Mais ce refus de replacer Sert dans son contexte politique donne à son parcours et à son oeuvre un caractère de vacuité presque irréelle : de salle en salle, on flotte au milieu de décors théâtraux, souvent encadrés de rideaux au majestueux drapé qui renforcent cette irréalité, comme si Sert lui-même, et la classe dont il partageait les goûts et les choix avaient voulu, tout en intervenant dans la situation historique, se donner l’illusion d’une vie isolée, à l’abri des batailles politiques et guerrières. Dans La Distinction, P. Bourdieu écrit que "le ’bourgeois’ attend de ses artistes, ses écrivains, ses critiques, (...) des emblèmes de distinction qui soient en même temps des instruments de dénégation de la réalité sociale" : l’oeuvre de Sert remplit parfaitement ce programme et appelait impérativement une distance critique.

Or, son absence est aussi criante au niveau artistique que politique : les notices de l’expo ne se lassent pas de vanter sa puissance de conception, et, certes, il excelle à remplir les grandes surfaces que lui offrent ses riches commanditaires ; les contemporains l’ont comparé à Michel-Ange (et donc à la Chapelle Sixtine !). L’ennui, c’est que la comparaison n’est que trop juste : Sert fait un art néo-classique qui relève de la catégorie "art pompier", et doublement pompier : par la répétition de modèles qui renvoient à la Renaissance et au XVIIIe siècle, et par l’absence totale d’émotion dans ses oeuvres : on est frappé, au fil de l’expo, de ne constater aucune évolution, au cours de plus de 40 ans de carrière ; Sert ressasse inlassablement les mêmes recettes, accumulant toujours les mêmes groupes de personnages toujours représentés, sans aucune justification, en mouvement impétueux. Ses peintures sont même de plus en plus stéréotypées, ses personnages devenant les simples reproductions des mannequins articulés en bois qu’il utilisait pour mettre en place ses mises en scène grandiloquentes. (Dans la même période, Picasso était passé de la période des Arlequins à celle des collages, puis des géantes néo-classiques, enfin aux tableaux de la joie de vivre de la période antiboise).

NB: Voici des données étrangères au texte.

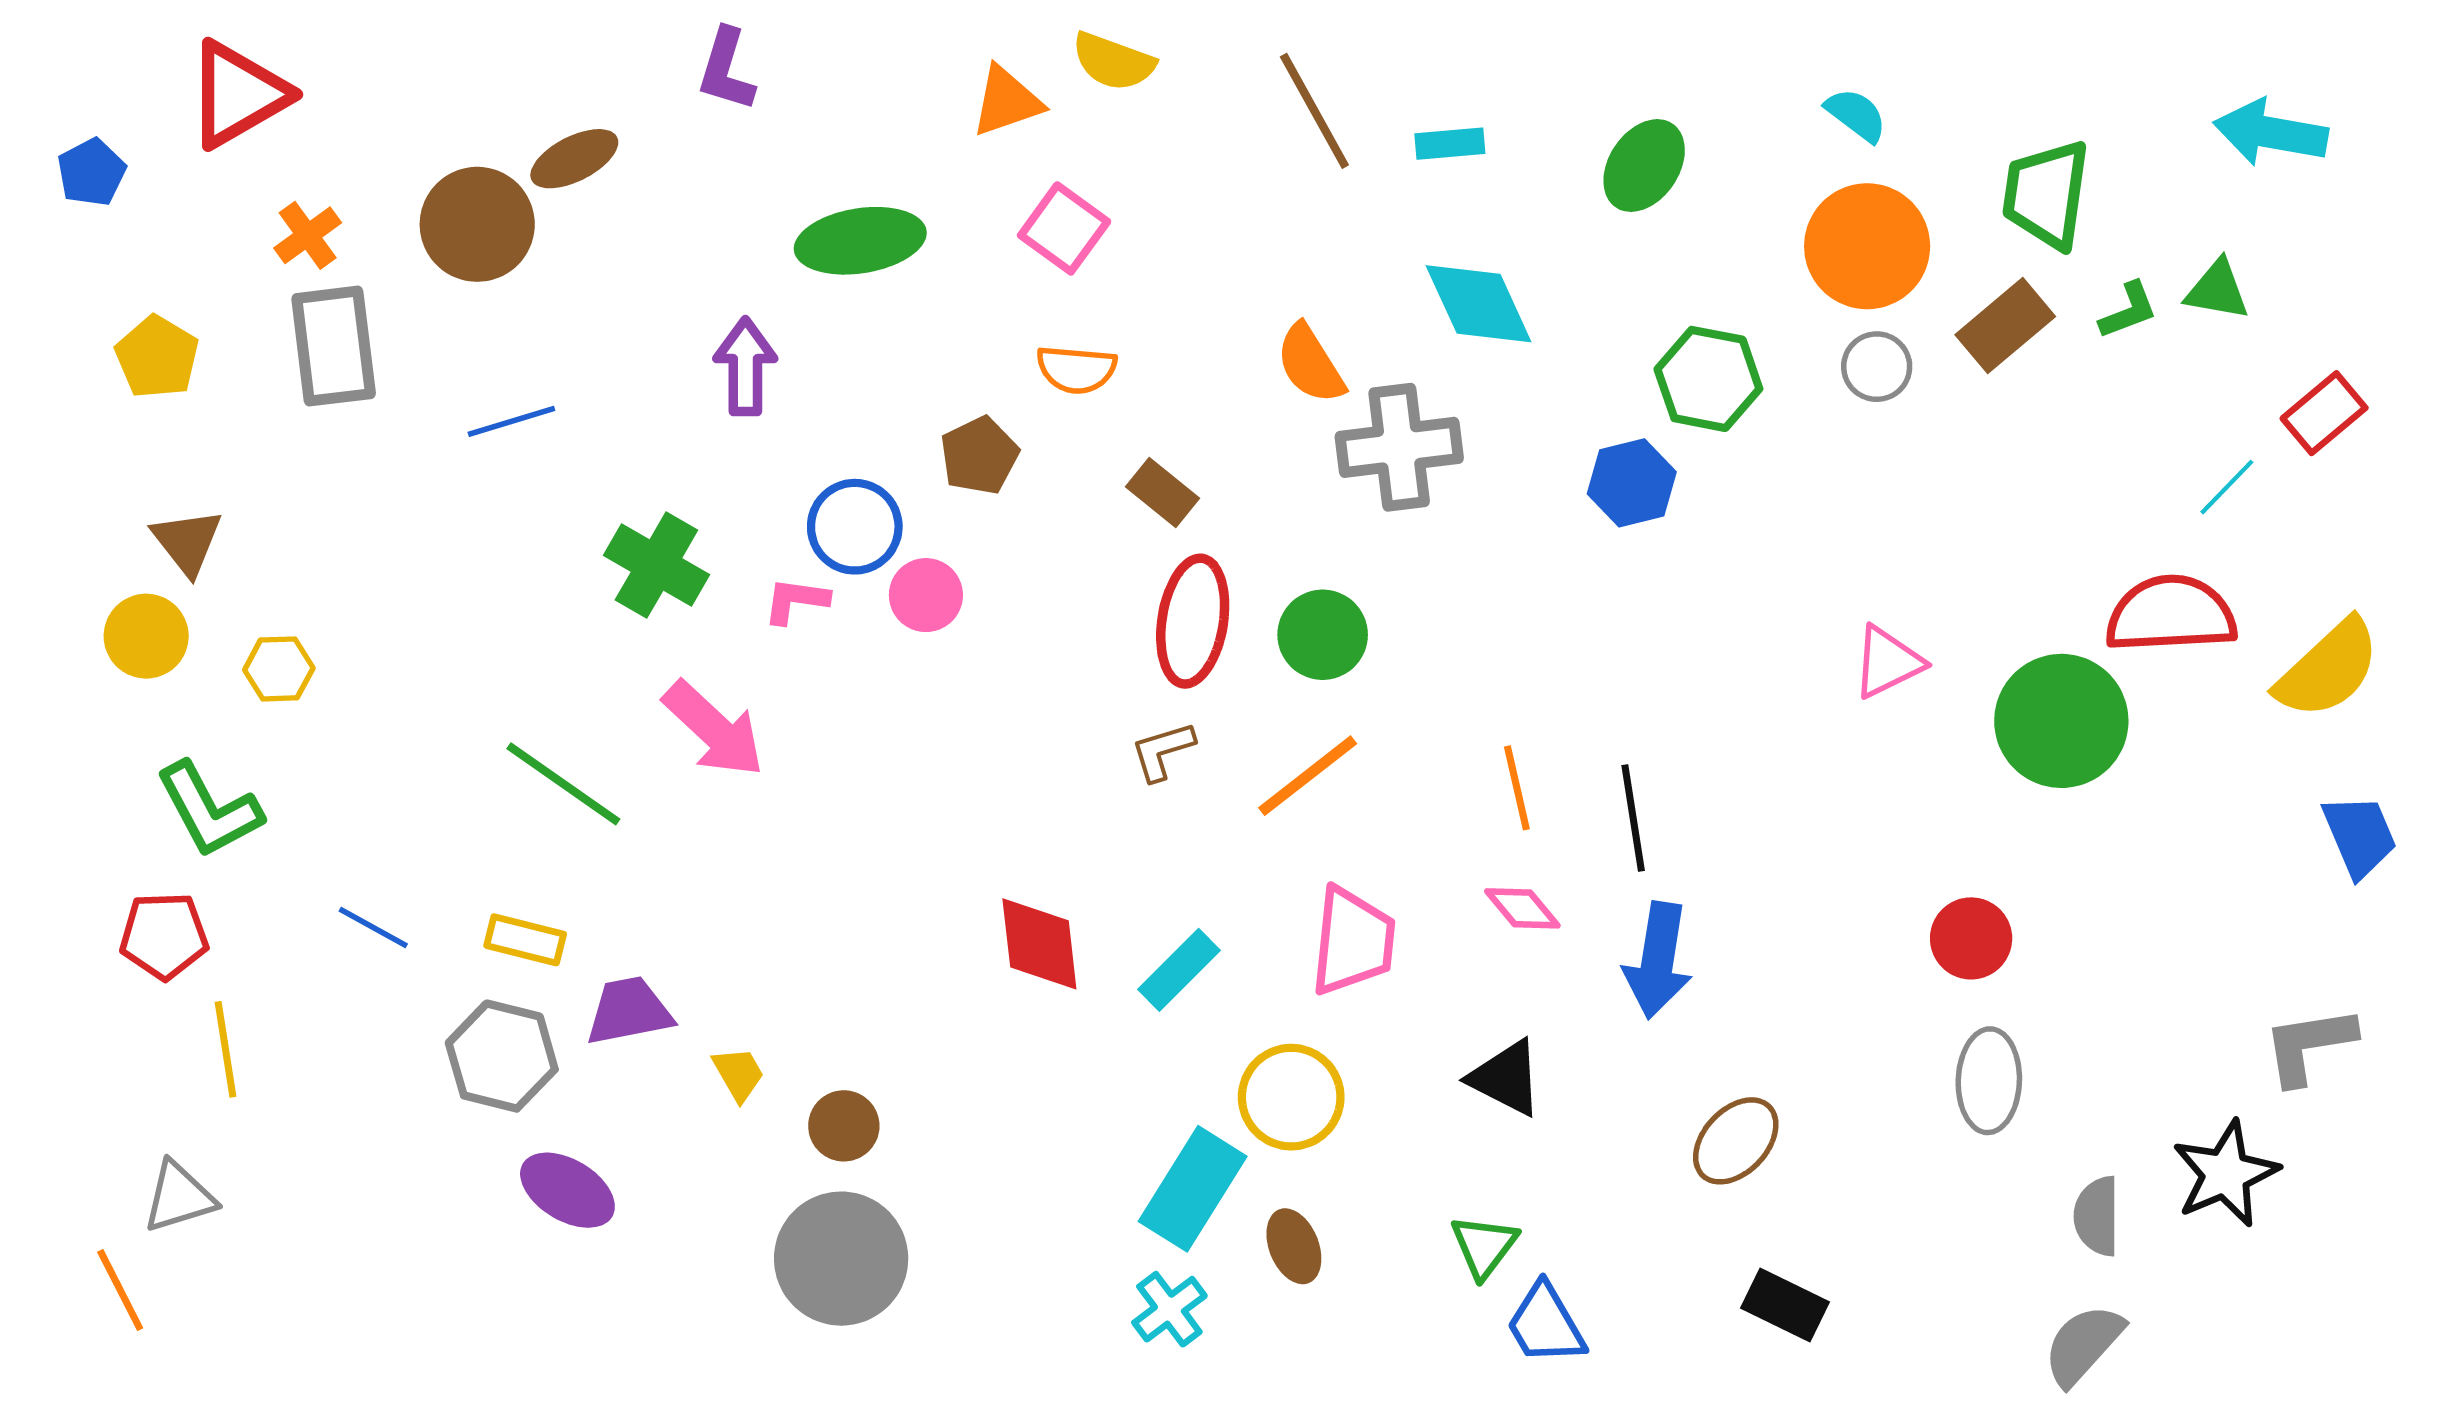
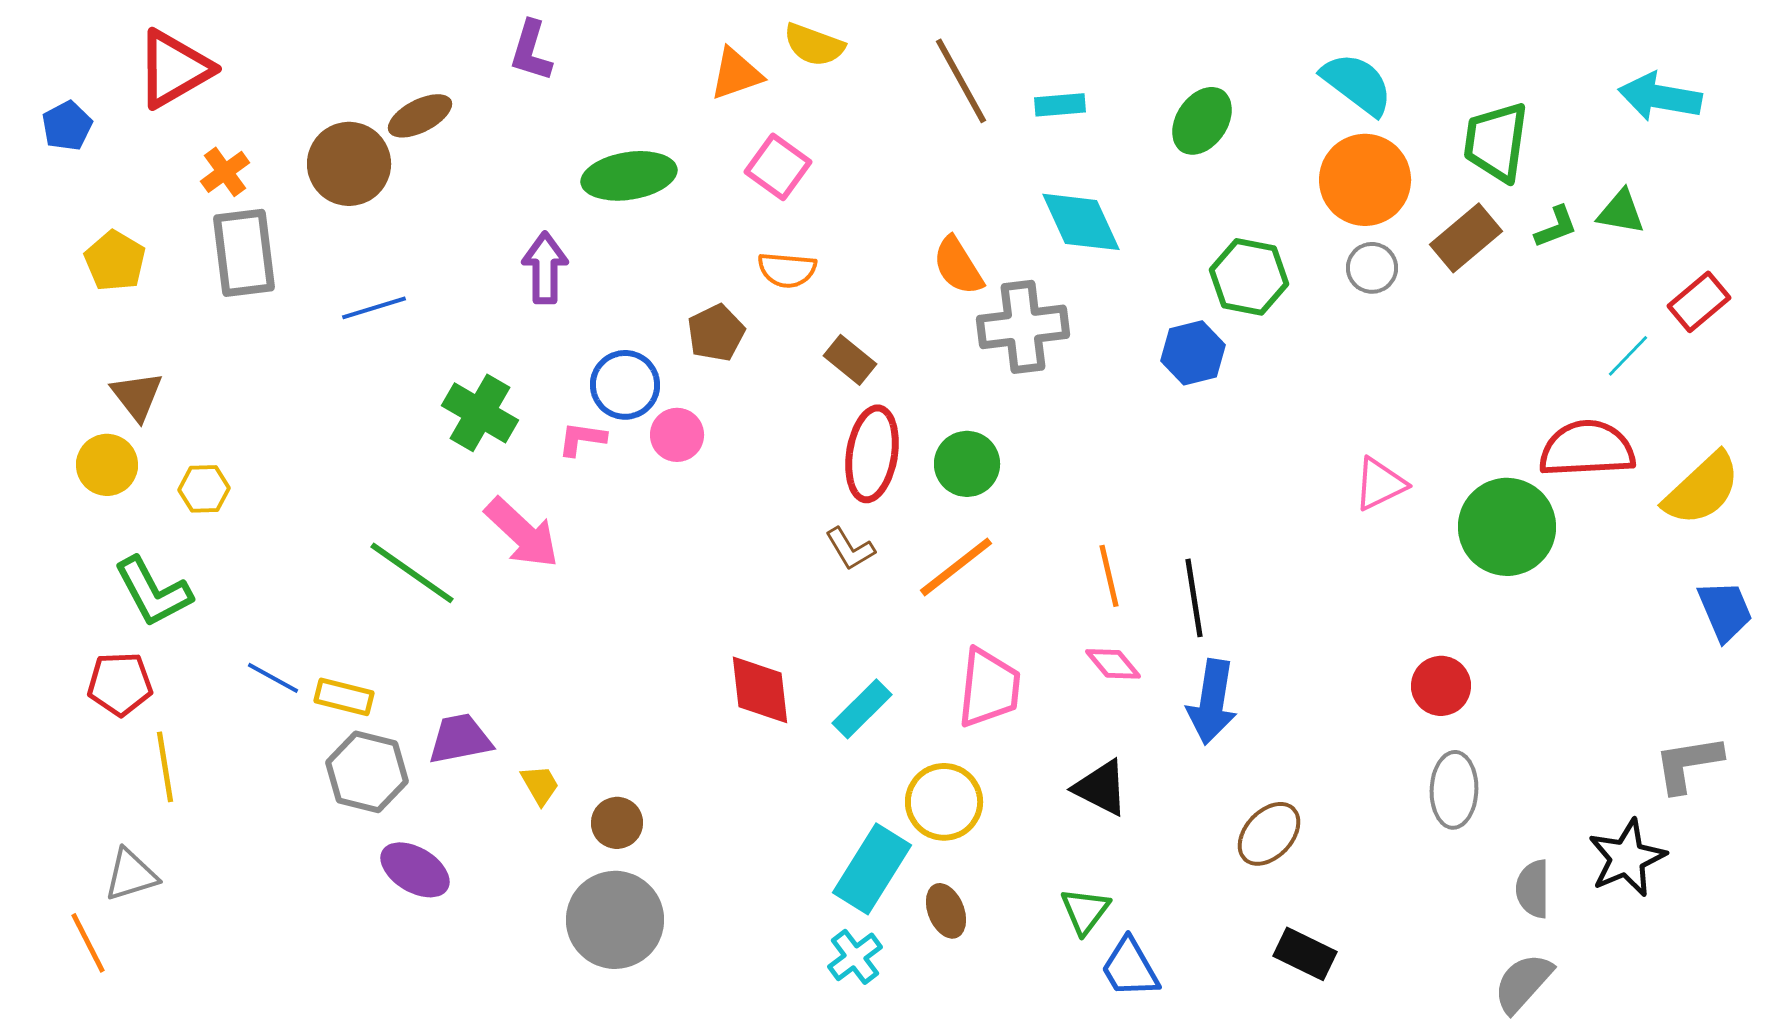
cyan semicircle: (1856, 115) -> (1357, 84), size x1.6
brown L-shape: (1163, 751) -> (850, 549), turned -104
yellow rectangle: (525, 940) -> (344, 697), moved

Cette stagnation s’explique sans doute par l’identité des commanditaires de Sert : il a toujours produit pour des milliardaires qui voulaient des oeuvres décoratives, tape-à -l’oeil, et portant une griffe immédiatement identifiable, pour remplir de vastes demeures et palais et épater leurs hôtes ; parmi eux, on peut citer Rothschild, Rockefeller... et Joan March, le banquier mallorquin de Franco.

Pourtant, si on parcourt le Livre d’or de l’exposition, on ne trouve que des commentaires enthousiastes, en français, espagnol ou catalan, dont la teneur générale est : Merci de nous avoir fait connaître un grand artiste espagnol "dans sa variété catalane" (sic), vivant dans une société si cosmopolite. Cette dernière appréciation éclaire bien des choses : les commissaires de l’expo (parmi lesquels Gilles Chazal, directeur du Petit Palais), ont fait une expo à l’image de leurs partenaires (dont l’institut Raimon Llull, organisme culturel catalan dirigé par un ancien député du parti catalaniste de droite aujourd’hui au pouvoir, CIU) et de leurs visiteurs (les touristes espagnols qui ont exprimé leur satisfaction ne font évidemment pas partie des mêmes milieux que les Indignados). Mais, évolution inquiétante, ces divers acteurs et consommateurs culturels ne font même plus l’effort de se donner une apparence "de gauche".